Sandra, diplômée du master sociologie et ergonomie des technologies numériques

Le design d'expérience utilisateur

« L’expérience utilisateur décrit toute expérience et satisfaction qu’un utilisateur peut vivre et ressentir lorsqu’il utilise un produit ou un système.” (Don Norman↗).

Les facteurs à prendre en compte pour garantir une bonne expérience utilisateur (UX) sont multiples : l’utilité, l’utilisabilité, la repérabilité, la crédibilité, la désirabilité, l’accessibilité et la valeur.

The UX Honeycombe par Peter Morville (2004)

Uxineo (Sandra Machefer) attache beaucoup d’importance à la notion d’utilisabilité. Celle-ci est définie, par la norme ISO 9241-11, comme le « degré selon lequel un système, un produit ou un service peut être utilisé, par des utilisateurs spécifiés, pour atteindre des buts définis avec efficacité, efficience et satisfaction, dans un contexte d’utilisation spécifié ».

Le design d’expérience utilisateur (UX Design) consiste à concevoir un produit et l’expérience de son utilisation en suivant un ensemble de principes et de bonnes pratiques.  La démarche de conception itérative peut se résumer en 5 étapes  : la planification, l’exploration, l’idéation, la génération et l’évaluation.

Méthodes de design UX, Carine Lallemand, Guillaume Gronier, 2018

A chaque étape, plusieurs méthodes et techniques issues des sciences humaines et d’autres disciplines sont exploitées pour concevoir un produit ou service numérique. Par exemple, les entretiens, questionnaires, focus group, audits d’utilisabilité (principes de Nielsen, critères de Bastien et Scapin), benchmark ergonomique, ateliers de co-création, tests utilisateurs, maquettes, personas, cartes d’empathie, scénarios, tri de cartes, brainstorming, mind mapping etc.

Une démarche ou une intervention en UX peut conduire à des résultats remarquables, comme en témoigne l’histoire du « bouton à 300 millions de dollars », de Jared M. Spool, en 2009 (article de Jared M. Spool sur Center Centre – UIE : https://articles.uie.com/three_hund_million_button/). Celui-intervient pour conseiller une entreprise qui édite un site e-commerce.

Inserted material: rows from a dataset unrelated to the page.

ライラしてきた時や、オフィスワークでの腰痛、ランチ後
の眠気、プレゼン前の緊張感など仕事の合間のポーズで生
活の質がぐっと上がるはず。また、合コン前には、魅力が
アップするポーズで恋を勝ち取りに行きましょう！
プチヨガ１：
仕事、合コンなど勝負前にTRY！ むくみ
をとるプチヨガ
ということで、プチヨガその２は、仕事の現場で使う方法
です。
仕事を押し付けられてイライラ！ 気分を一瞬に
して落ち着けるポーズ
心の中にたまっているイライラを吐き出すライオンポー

Une fois les courses effectuées et le panier renseigné, le site affiche une page de formulaire simple et standard. Les champs à remplir sont l’adresse email et le mot de passe, les boutons sont « Login » et « S’enregistrer » et un lien concerne le « Mot de passe oublié ». Il n’y a pas de problème d’interface majeur. En revanche, Jared mène des tests utilisateurs auprès de clients potentiels et fidèles et constate un réel problème d’expérience utilisateur. Les clients sont tous freinés par le fait de s’inscrire pour réaliser un simple achat et certains refusent de s’enregistrer car ils jugent cette obligation abusive. Parmi les clients fidèles, nombreux sont ceux qui ne se souviennent pas de leurs identifiants et perdent beaucoup de temps et de patience à essayer différentes combinaisons. Suite à cette étude, le bouton « S’inscrire » est remplacé par un bouton « Continuer » et l’inscription au site n’est plus obligatoire pour réaliser un achat. Le nombre d’acheteurs augmente de 45% et les achats supplémentaires sont de 15 millions de dollars le premier mois, pour atteindre jusqu’à 300.000.000 de dollars de revenu supplémentaires la première année.

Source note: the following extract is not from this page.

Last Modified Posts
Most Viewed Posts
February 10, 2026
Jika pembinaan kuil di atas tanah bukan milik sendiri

L'UX en entreprise aujourd'hui

Le concept d’expérience utilisateur est aujourd’hui au cœur des tendances du numérique. Les grands groupes intègrent des experts au sein de départements dédiés et de plus en plus d’agences digitales mettent en avant leur expertise dans le domaine. Mais les entreprises qui méconnaissent la démarche et ses bénéfices sont nombreuses et toutes n’ont pas les moyens de solliciter un spécialiste ou de prendre le temps de se documenter.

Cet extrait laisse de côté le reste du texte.